The Financial Times’s Francis Hodgson finds a new interest in Chinese photographer Wang Qingsong:
The contemporary Chinese artist Wang Qingsong has achieved some startling prices at auction and figured in several important shows. Until recently I was troubled a little by the excessive simplicity of his work. His practice is to make large tableaux, each with a relatively direct message, often about the collision of Chinese and western culture. Once grasped, there was no real reason ever to look again. They were posters, graphically pleasing but unitary. I had formed the view that Wang Qingsong was rather like old Chinese porcelain that was simplified for export. But he has now made a work that retains that poster-like directness but has shed any semblance of simplicity.

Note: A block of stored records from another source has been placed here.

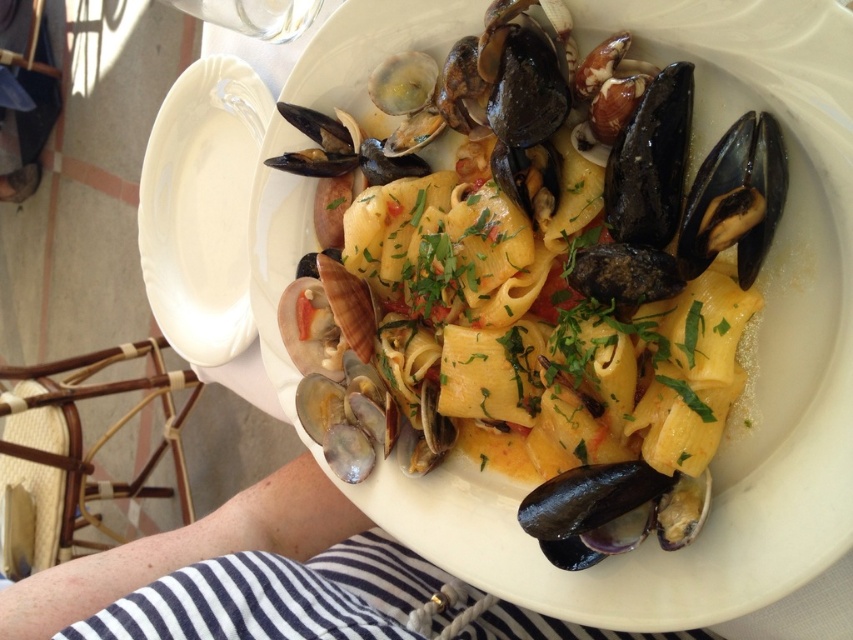 Is point (184, 234) in front of point (689, 531)?

No.

Is white glossy plate at upper left to the left of shiny dark blue shell at bottom right from the viewer's perspective?

Correct, you'll find white glossy plate at upper left to the left of shiny dark blue shell at bottom right.

Is point (218, 86) positioned before point (525, 525)?

No, (218, 86) is behind (525, 525).

Identify the location of white glossy plate at upper left. (202, 208).

Which is above, yellow matte pasta at center or shiny dark blue shell at bottom right?

yellow matte pasta at center

Is yellow matte pasta at center to the left of shiny dark blue shell at bottom right from the viewer's perspective?

Correct, you'll find yellow matte pasta at center to the left of shiny dark blue shell at bottom right.

Is point (500, 593) closer to camera compared to point (573, 544)?

No, it is not.

Where is `yellow matte pasta at center`? yellow matte pasta at center is located at coordinates (753, 344).

Does point (442, 42) lie behind point (206, 340)?

No, (442, 42) is in front of (206, 340).

From the picture: Is yellow matte pasta at center to the right of white glossy plate at upper left from the viewer's perspective?

Indeed, yellow matte pasta at center is positioned on the right side of white glossy plate at upper left.

The image size is (853, 640). I want to click on yellow matte pasta at center, so click(x=753, y=344).

The width and height of the screenshot is (853, 640). I want to click on yellow matte pasta at center, so click(x=753, y=344). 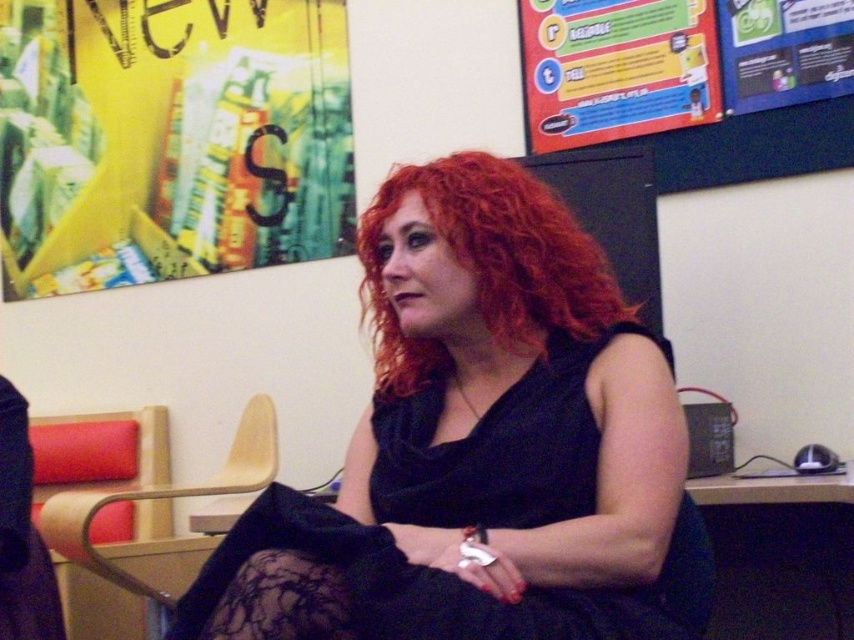 Is black matte dress at center thinner than curly red hair at center?

In fact, black matte dress at center might be wider than curly red hair at center.

Where is `black matte dress at center`? The height and width of the screenshot is (640, 854). black matte dress at center is located at coordinates (481, 445).

Find the location of `black matte dress at center`. black matte dress at center is located at coordinates (481, 445).

Is matte plastic poster at upper center to the left of blue glossy poster at upper right from the viewer's perspective?

Correct, you'll find matte plastic poster at upper center to the left of blue glossy poster at upper right.

The height and width of the screenshot is (640, 854). Describe the element at coordinates (616, 68) in the screenshot. I see `matte plastic poster at upper center` at that location.

Is point (689, 77) more distant than point (845, 16)?

Yes, it is behind point (845, 16).

What are the coordinates of `matte plastic poster at upper center` in the screenshot? It's located at (616, 68).

Does curly red hair at center have a lesser width compared to matte plastic poster at upper center?

Correct, curly red hair at center's width is less than matte plastic poster at upper center's.

Which is below, curly red hair at center or matte plastic poster at upper center?

curly red hair at center is lower down.

Is point (401, 394) farther from viewer compared to point (533, 32)?

No, it is not.

The image size is (854, 640). Identify the location of curly red hair at center. (489, 264).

“The History of Monuments”, displayed in a church in Arles, is a frieze more than 40 metres long and more than a metre tall. It contains figures grouped to remake famous statues. Here is a “Victory of Samothrace”, there a Statue of Liberty. Three Graces, a Laocoön. Two different Davids (Donatello, Michelangelo). “The Burghers of Calais” … Wang has used pleasantly silly props – the Laocoön, for example, wrestles with flexible tubes from vacuum cleaners, doing duty as snakes. His humour has always been a part of his armoury. The figures are human models and they take their positions in shaped holes cut in a backdrop to fit them. […] It’s a huge thing, physically and in the references it delights in, and marks a step change for Wang in intelligence and daring.